Dataset entries
# # # # #

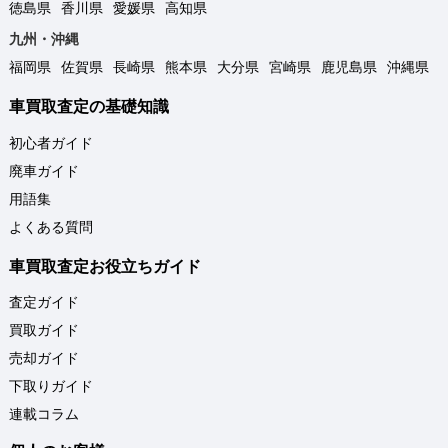
徳島県
香川県
愛媛県
高知県
九州・沖縄
福岡県
佐賀県
長崎県
熊本県
大分県
宮崎県
鹿児島県
沖縄県
車買取査定の基礎知識
初心者ガイド
廃車ガイド
用語集
よくある質問
車買取査定お役立ちガイド
査定ガイド
買取ガイド
売却ガイド
下取りガイド
連載コラム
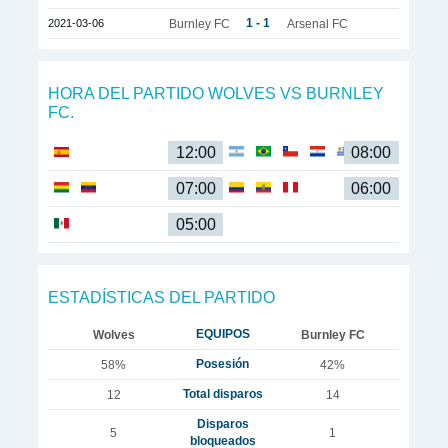
1 - 1
2021-03-06
Burnley FC
Arsenal FC
HORA DEL PARTIDO WOLVES VS BURNLEY
FC.
12:00
08:00
07:00
06:00
05:00
ESTADÍSTICAS DEL PARTIDO
EQUIPOS
Wolves
Burnley FC
Posesión
58%
42%
Total disparos
12
14
Disparos
5
1
bloqueados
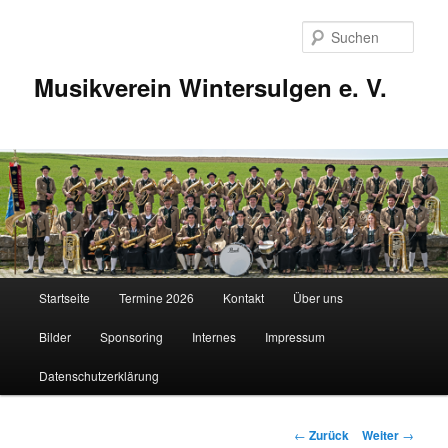
Zum
Inhalt
Such
wechseln
Musikverein Wintersulgen e. V.
Hauptmenü
Startseite
Termine 2026
Kontakt
Über uns
Bilder
Sponsoring
Internes
Impressum
Datenschutzerklärung
Beitragsnavigation
←
Zurück
Weiter
→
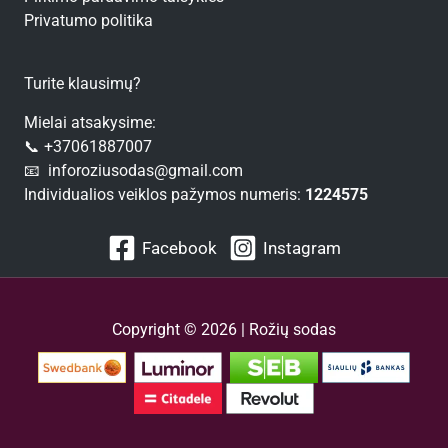
Privatumo politika
Turite klausimų?
Mielai atsakysime:
📞 +37061887007
📧 inforoziusodas@gmail.com
Individualios veiklos pažymos numeris:
1224575
Facebook
Instagram
Copyright © 2026 | Rožių sodas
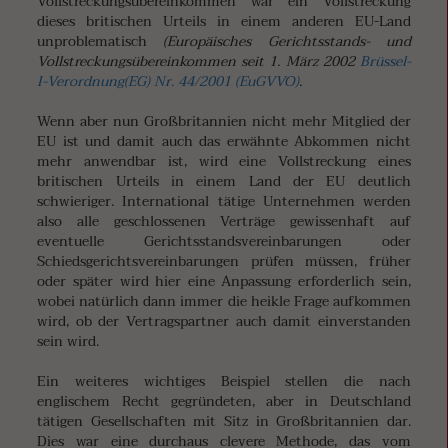
Vollstreckungsübereinkommen war ein Vollstreckung
dieses britischen Urteils in einem anderen EU-Land
unproblematisch
(
Europäisches Gerichtsstands- und
Vollstreckungsübereinkommen
seit 1. März 2002
Brüssel-
I-Verordnung
(EG) Nr. 44/2001 (EuGVVO)
.
Wenn aber nun Großbritannien nicht mehr Mitglied der
EU ist und damit auch das erwähnte Abkommen nicht
mehr anwendbar ist, wird eine Vollstreckung eines
britischen Urteils in einem Land der EU deutlich
schwieriger. International tätige Unternehmen werden
also alle geschlossenen Verträge gewissenhaft auf
eventuelle Gerichtsstandsvereinbarungen oder
Schiedsgerichtsvereinbarungen prüfen müssen, früher
oder später wird hier eine Anpassung erforderlich sein,
wobei natürlich dann immer die heikle Frage aufkommen
wird, ob der Vertragspartner auch damit einverstanden
sein wird.
Ein weiteres wichtiges Beispiel stellen die nach
englischem Recht gegründeten, aber in Deutschland
tätigen Gesellschaften mit Sitz in Großbritannien dar.
Dies war eine durchaus clevere Methode, das vom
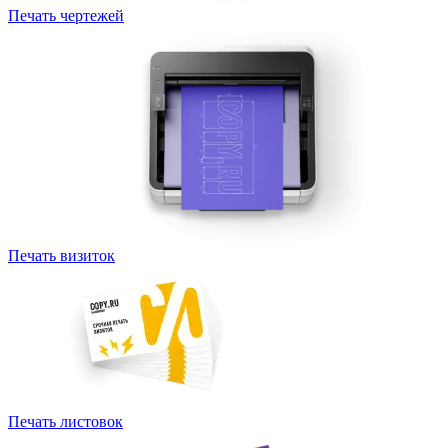
Печать чертежей
Печать визиток
Печать листовок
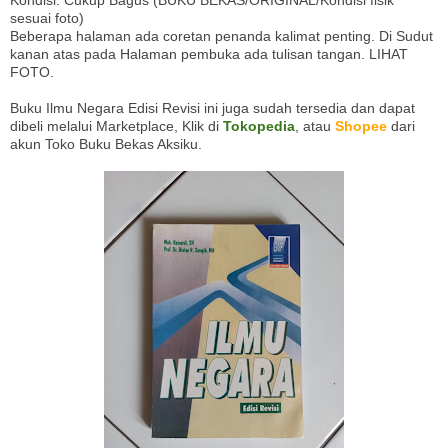
Kondisi: Cukup Bagus (BUKU BEKAS/ORIGINAL/Kondisi fisik
sesuai foto)
Beberapa halaman ada coretan penanda kalimat penting. Di Sudut
kanan atas pada Halaman pembuka ada tulisan tangan. LIHAT
FOTO.
Buku Ilmu Negara Edisi Revisi ini juga sudah tersedia dan dapat
dibeli melalui Marketplace, Klik di
Tokopedia
, atau
Shopee
dari
akun Toko Buku Bekas Aksiku.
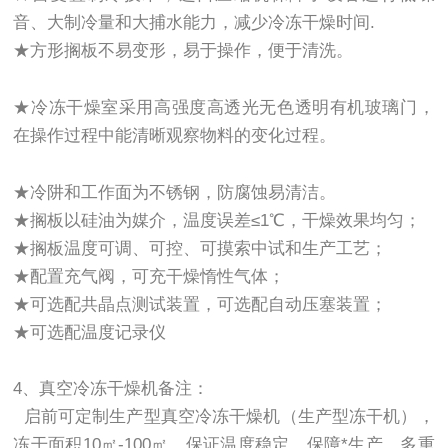
音、大制冷量和大捕水能力，减少冷冻干燥时间.
★方形搁板不易变形，易于操作，便于清洗。
★冷冻干燥室采用高强度高透光无色透明有机玻璃门，
在操作过程中能清晰观察物料的变化过程。
★冷阱和工作面为不锈钢，防腐蚀易清洁。
★搁板以硅油为媒介，温度误差≤1℃，干燥效果均匀；
★搁板温度可调、可控、可摸索中试和生产工艺；
★配置充气阀，可充干燥惰性气体；
★可选配共晶点测试装置，可选配自动压塞装置；
★可选配温度记录仪
4、真空冷冻干燥机备注：
启前可定制生产型真空冷冻干燥机（生产型冻干机），
冻干面积10㎡-100㎡，保证温度稳定，保障*生产，多重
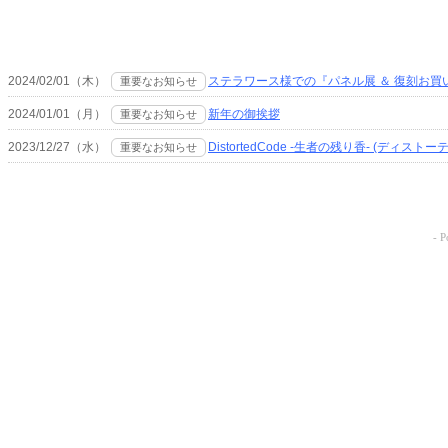
2024/02/01（木）
ステラワース様での『パネル展 ＆ 復刻お
重要なお知らせ
2024/01/01（月）
新年の御挨拶
重要なお知らせ
2023/12/27（水）
DistortedCode -生者の残り香- (ディスト
重要なお知らせ
- 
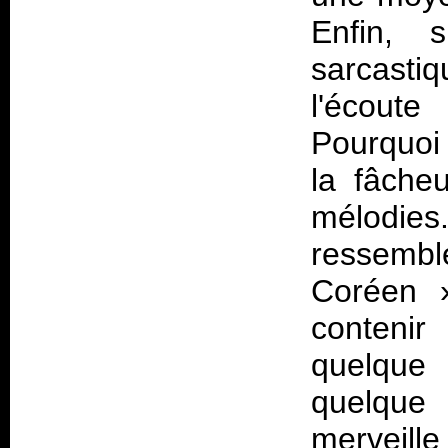
Enfin, s
sarcasti
l'écoute
Pourquoi
la fâche
mélodies
ressembl
Coréen
contenir
quelque 
quelque
merveille 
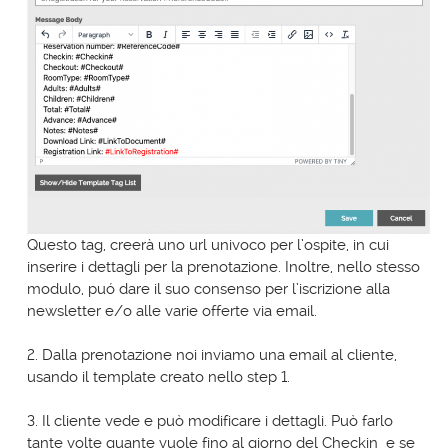
Questo tag, creerà uno url univoco per l’ospite, in cui
inserire i dettagli per la prenotazione. Inoltre, nello stesso
modulo, puó dare il suo consenso per l’iscrizione alla
newsletter e/o alle varie offerte via email.
2. Dalla prenotazione noi inviamo una email al cliente,
usando il template creato nello step 1.
3. Il cliente vede e può modificare i dettagli. Può farlo
tante volte quante vuole fino al giorno del Checkin e se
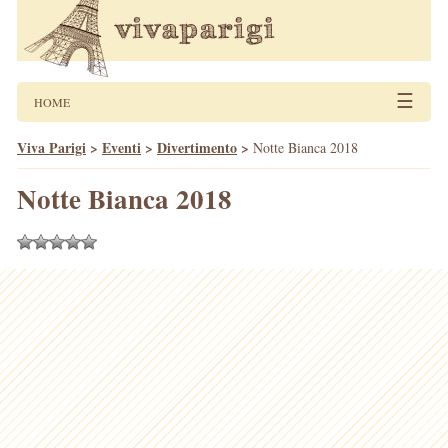
☰
HOME
Viva Parigi
>
Eventi
>
Divertimento
>
Notte Bianca 2018
Notte Bianca 2018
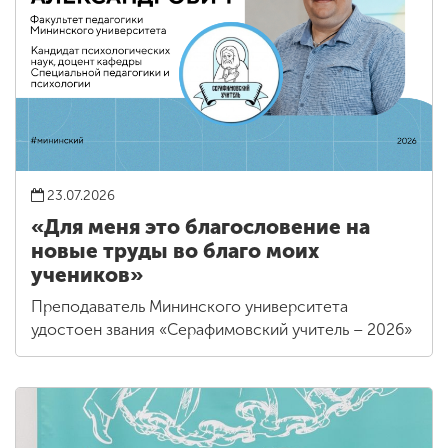
23.07.2026
«Для меня это благословение на
новые труды во благо моих
учеников»
Преподаватель Мининского университета
удостоен звания «Серафимовский учитель – 2026»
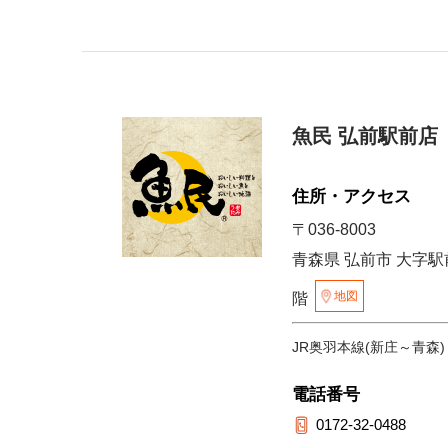
魚民 弘前駅前店
住所・アクセス
〒036-8003
青森県 弘前市 大字駅
地図
階
JR奥羽本線(新庄～青森)
電話番号
0172-32-0488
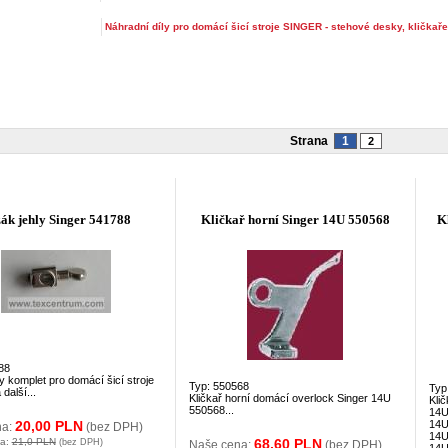
Náhradní díly pro domácí šicí stroje SINGER - stehové desky, kličkaře
Strana
1
2
ák jehly Singer 541788
Kličkař horní Singer 14U 550568
K
88
y komplet pro domácí šicí stroje
Typ: 550568
Typ
další...
Kličkař horní domácí overlock Singer 14U
Kli
550568...
14U
20,00 PLN
14U
na:
(bez DPH)
14U
na:
21,0 PLN
68,60 PLN
(bez DPH)
Naše cena:
(bez DPH)
14U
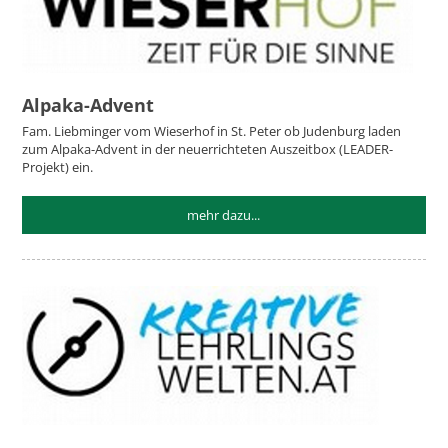
Alpaka-Advent
Fam. Liebminger vom Wieserhof in St. Peter ob Judenburg laden
zum Alpaka-Advent in der neuerrichteten Auszeitbox (LEADER-
Projekt) ein.
mehr dazu...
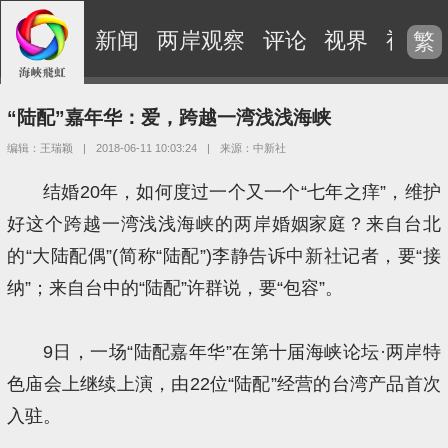
新闻
两岸观察
评论
视界
视频
繁
“陆配”嘉年华：爱，跨越一湾浅浅海峡
编辑：王瑞颖
|
2018-06-11 10:03:24
|
来源：中新社
结婚20年，如何度过一个又一个“七年之痒”，维护
好这个跨越一湾浅浅海峡的两岸婚姻家庭？来自台北
的“大陆配偶”(简称“陆配”)李静告诉
中新社
记者，要“接
纳”；来自台中的“陆配”许群说，要“包容”。
9日，一场“陆配嘉年华”在第十届海峡论坛·两岸特
色庙会上继续上演，由22位“陆配”经营的台湾产品首次
入驻。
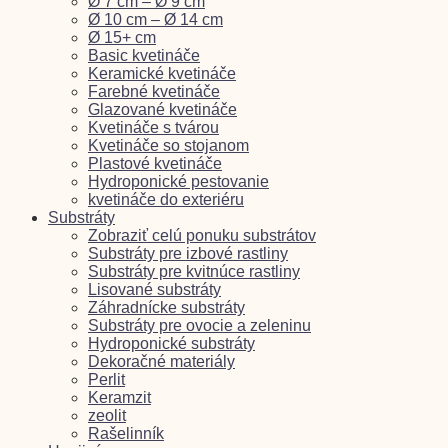
Ø 7 cm – Ø 9 cm
Ø 10 cm – Ø 14 cm
Ø 15+ cm
Basic kvetináče
Keramické kvetináče
Farebné kvetináče
Glazované kvetináče
Kvetináče s tvárou
Kvetináče so stojanom
Plastové kvetináče
Hydroponické pestovanie
kvetináče do exteriéru
Substráty
Zobraziť celú ponuku substrátov
Substráty pre izbové rastliny
Substráty pre kvitnúce rastliny
Lisované substráty
Záhradnícke substráty
Substráty pre ovocie a zeleninu
Hydroponické substráty
Dekoračné materiály
Perlit
Keramzit
zeolit
Rašelinník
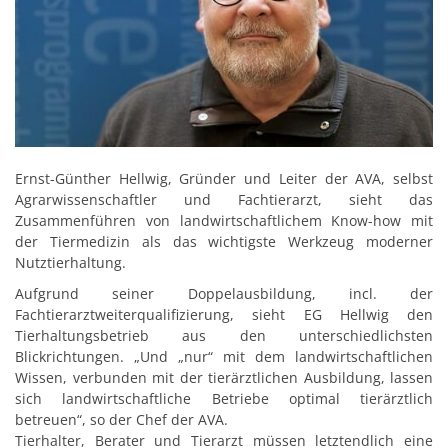
Ernst-Günther Hellwig, Gründer und Leiter der AVA, selbst
Agrarwissenschaftler und Fachtierarzt, sieht das
Zusammenführen von landwirtschaftlichem Know-how mit
der Tiermedizin als das wichtigste Werkzeug moderner
Nutztierhaltung.
Aufgrund seiner Doppelausbildung, incl. der
Fachtierarztweiterqualifizierung, sieht EG Hellwig den
Tierhaltungsbetrieb aus den unterschiedlichsten
Blickrichtungen. „Und „nur“ mit dem landwirtschaftlichen
Wissen, verbunden mit der tierärztlichen Ausbildung, lassen
sich landwirtschaftliche Betriebe optimal tierärztlich
betreuen“, so der Chef der AVA.
Tierhalter, Berater und Tierarzt müssen letztendlich eine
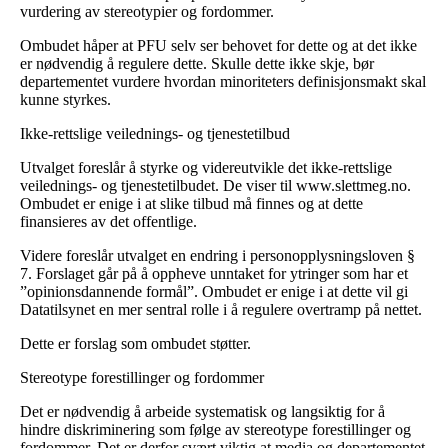
vurdering av stereotypier og fordommer.
Ombudet håper at PFU selv ser behovet for dette og at det ikke
er nødvendig å regulere dette. Skulle dette ikke skje, bør
departementet vurdere hvordan minoriteters definisjonsmakt skal
kunne styrkes.
Ikke-rettslige veilednings- og tjenestetilbud
Utvalget foreslår å styrke og videreutvikle det ikke-rettslige
veilednings- og tjenestetilbudet. De viser til
www.slettmeg.no
.
Ombudet er enige i at slike tilbud må finnes og at dette
finansieres av det offentlige.
Videre foreslår utvalget en endring i personopplysningsloven §
7. Forslaget går på å oppheve unntaket for ytringer som har et
”opinionsdannende formål”. Ombudet er enige i at dette vil gi
Datatilsynet en mer sentral rolle i å regulere overtramp på nettet.
Dette er forslag som ombudet støtter.
Stereotype forestillinger og fordommer
Det er nødvendig å arbeide systematisk og langsiktig for å
hindre diskriminering som følge av stereotype forestillinger og
fordommer. Det er derfor svært viktig at media og departementet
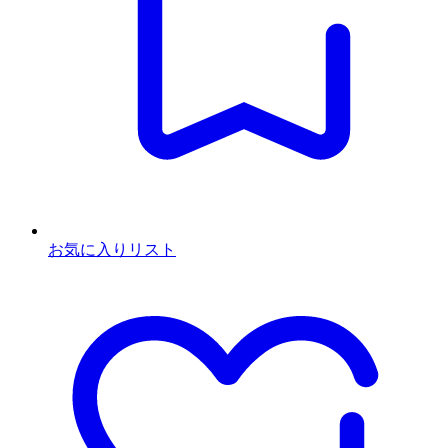
お気に入りリスト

# # # # #

# TASK STATEMENT
Only lines with the word "Hydroponické" are needed. Copy them from the preceding records.

# ANSWER
Hydroponické pestovanie
Hydroponické substráty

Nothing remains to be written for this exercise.